Steve McQueen, the black, London-born director of such artsy fare as the self-important Hunger and sex-addiction focused Shame, has taken on the topic of American Slavery with perhaps the most direct and accomplished portrayal that anyone has yet seen on the subject. Eschewing his favored embellished takes and political/social maneuverings of his previous films for a more direct and emotionally involving style, 12 Years a Slave is filled with the kinds of moments that are essential to tell this story, but is without the sort of Hollywood colloquialisms, overt sentimentalization and politically correct quagmire that we might expect were this film coming from a more American/Hollywood minded perspective. Thus, the film feels remarkably clearheaded.
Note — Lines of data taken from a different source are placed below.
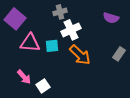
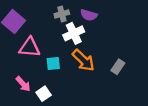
purple semicircle: (111, 18) -> (89, 15), moved
cyan square: (52, 46) -> (53, 64), moved
gray rectangle: (119, 54) -> (118, 67), moved

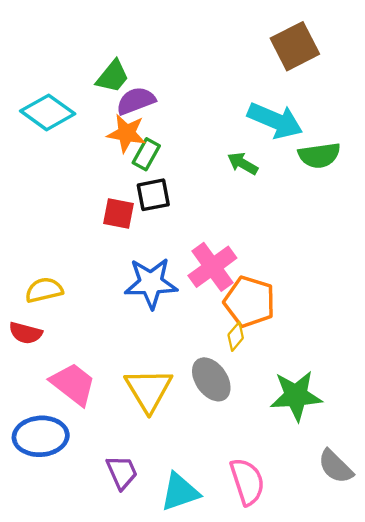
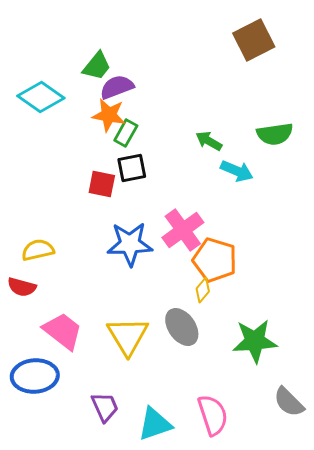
cyan arrow: (275, 121) -> (237, 171), moved, size x0.7

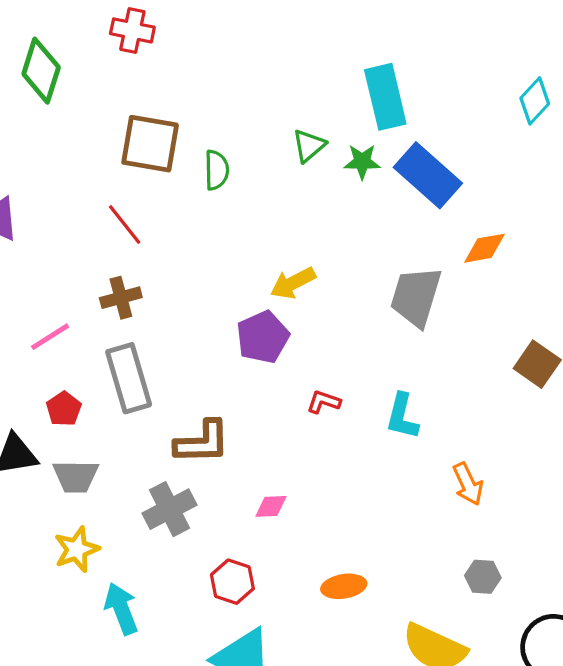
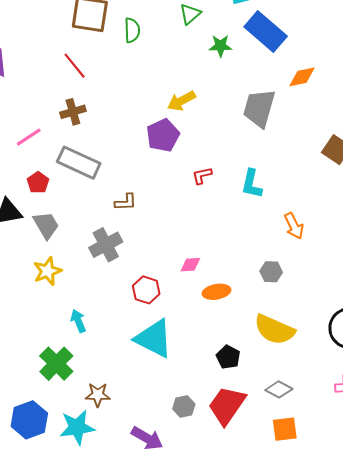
green star: (362, 162) -> (220, 46), moved
gray rectangle: (129, 378) -> (79, 163), turned -48
red L-shape: (324, 402) -> (202, 176), turned -30
brown L-shape: (202, 442) -> (126, 202), size x0.6
gray trapezoid: (76, 476) -> (46, 225), turned -120
pink diamond: (271, 506) -> (190, 265), moved
gray hexagon: (483, 577) -> (271, 272), moved
cyan arrow: (121, 609) -> (78, 321), moved, size x0.7

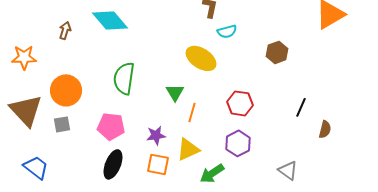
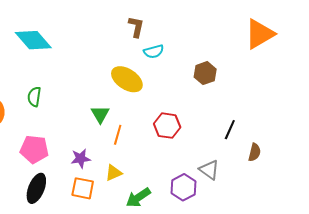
green semicircle: (124, 78) -> (34, 97), moved, size x0.6
purple hexagon: (238, 143) -> (184, 187), moved
yellow triangle: (188, 149) -> (114, 173), size x0.7
gray triangle: (288, 170) -> (209, 170), moved

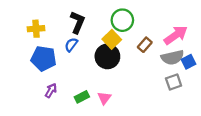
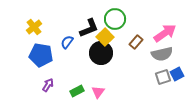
black L-shape: (78, 22) -> (89, 28), moved, turned 45
yellow cross: (36, 29) -> (34, 27), turned -35
blue square: (188, 62) -> (177, 74), moved

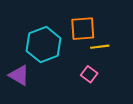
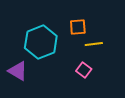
orange square: (83, 29) -> (78, 27), size x0.7

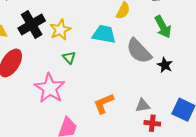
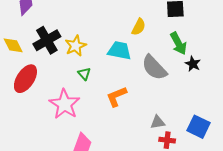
black star: (165, 65) -> (193, 64), moved
orange L-shape: (104, 103) -> (117, 97), moved

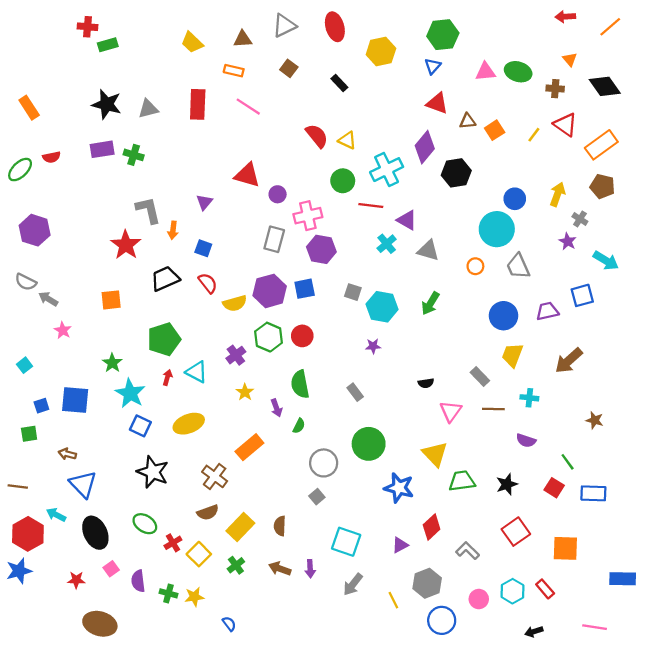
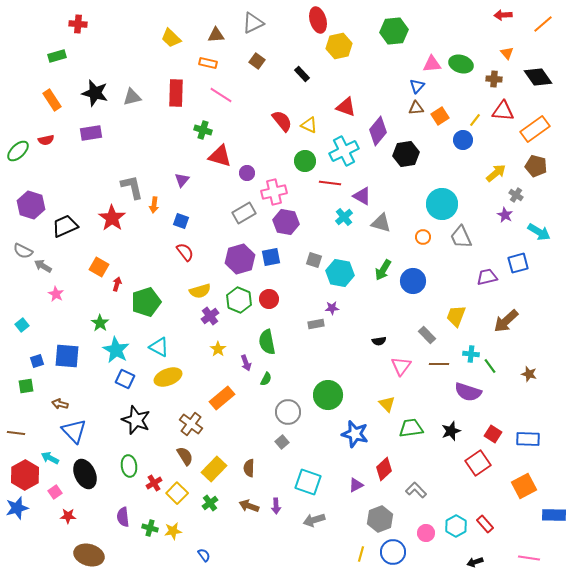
red ellipse: (335, 27) -> (318, 20), moved
green rectangle: (108, 45) -> (57, 56), moved
blue triangle: (433, 66) -> (417, 86), moved
red triangle: (437, 103) -> (346, 107), moved
orange rectangle: (29, 108) -> (52, 100), moved
red triangle: (565, 125) -> (503, 111), turned -30
green cross: (134, 155) -> (203, 130), moved
yellow arrow: (557, 194) -> (496, 173), turned 30
blue circle: (515, 199) -> (463, 140), moved
gray rectangle: (274, 239) -> (244, 213), turned 45
black trapezoid: (165, 279) -> (65, 226), moved
orange square: (111, 300) -> (99, 267), turned 36
yellow semicircle: (235, 303) -> (200, 291), moved
blue circle: (504, 316) -> (413, 281), moved
cyan triangle: (197, 372) -> (159, 347), moved
red arrow: (167, 378) -> (117, 284), moved
gray rectangle: (355, 392) -> (316, 324), moved, turned -63
purple semicircle: (526, 440) -> (468, 392), size x1.5
yellow triangle: (435, 454) -> (387, 404), size x0.7
green line: (568, 462) -> (490, 366), moved
brown semicircle: (208, 512) -> (185, 456), turned -102
green ellipse: (145, 524) -> (129, 466), turned 50
red square: (516, 532) -> (478, 463), moved
orange square: (565, 548) -> (524, 486), moved, turned -30
pink square: (111, 569) -> (55, 492), moved
gray arrow: (353, 584) -> (314, 520), turned 35
yellow line: (393, 600) -> (361, 554), moved, turned 42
Maybe for too long, Hollywood has been too afraid of hurting certain people's feelings by making a film about slavery. Or maybe the wounds are still too fresh. That is except for certain "safe" portrayals like Tarantino's hollow and superficial Django Unchained. Spielberg also mostly sidestepped the issue in Amistad (basically a courtroom drama) and last year's Lincoln (a biopic of the president), as neither really went into the subject completely. Perhaps McQueen’s nationality allows an objective portrayal to come forward. 12 Years a Slave brings us face to face with one of the greatest evils in the history of humanity. Perhaps not since television's "Roots", has the subject been approached with any degree of importance, and let’s not forget….that was, amazingly, 36 years ago!
“12 Years a Slave” was a memoir written in 1853 by Solomon Northup. It concerned his personal story of how he was taken from his life in Saratoga Springs, NY. He had a wife and two children when he was kidnapped while traveling in Washington D.C. and taken as a prisoner and traded on the slave market, shipping him down to a plantation in Louisiana, where he began 12 years enslaved to a couple of masters, all the while attempting to find a way to notify his family up north. The film bases the story upon this memoir and stars Chiwetel Ejiofor in a gut-wrenching performance as Northup, who eventually has his name changed to Platt by force. Throughout the film, he is under servitude to two masters, played by Benedict Cumberbatch as William Ford, and Michael Fassbender as Edwin Epps. Under Ford, Northup is exposed to the vengeful treatment of John Tibeats (played with a bit too much crazed bravado by Paul Dano), a carpenter on the plantation. In a scene almost unbearable to watch, Northup is nearly hung by Tibeats and his cronies, but ends up dangling by his neck, standing on his tiptoes in the mud all day, while Northup's fellow slaves look on, unable to help him. After this incident, Ford sells Northup to Epps, an extremely racist and violent man, prone to verbal, physical, and sexual abuse upon his slaves. Of particular note, his attentions paid to a slave named Patsey (an amazing Lupita Nyong’o) bring the ire of Epps’s cruel and vengeful wife Mary (Sarah Paulson). All the while, Northup tries to maintain secrecy of his education and ability to read and write, biding his time until he can find a way out of this bondage if possible. That is until he meets an honest and kind man named Samuel Bass (Brad Pitt), who helps him send a letter home, providing an impetus for his return to freedom.
Because the film focuses on such a personal story, rather than on such a large swath of slavery, it makes the film so much more streamlined and taut than a longer or more broad film might be. This focus on Northup and his particular predicament is not necessarily common to the slave experience, though. His story of being enslaved as a freeman is not typical, yet it’s alarming and jarringly shocking in ways we may not be used to, somehow taking a type of story we think we know everything about, and unveiling a new degree of moral corruption and human torment through that. Ejiofor gives the performance of the year as Northup, where he emotes even while he must often refrain. It’s a balancing act that is best seen in a few of the film's most memorable moments. One is the scene where Patsey is begging Northup to kill her to put her out of her misery. Much of the dialogue in this scene and in the film in general actually feels a bit formal and almost pre-determined. Yet in a way, this effect comes across as a most tragic kind of poetry reading. The second is the moment where Epps confronts Northup with having asked a white man to deliver a letter for him. They stare each other down in the dark, in the candlelight like two men waiting for the other to crack. Finally, in a penultimate kind of scene, Northup breaks down and reveals his story on the plantation to Bass, and Northup is shocked to tears that he's actually telling the story to someone.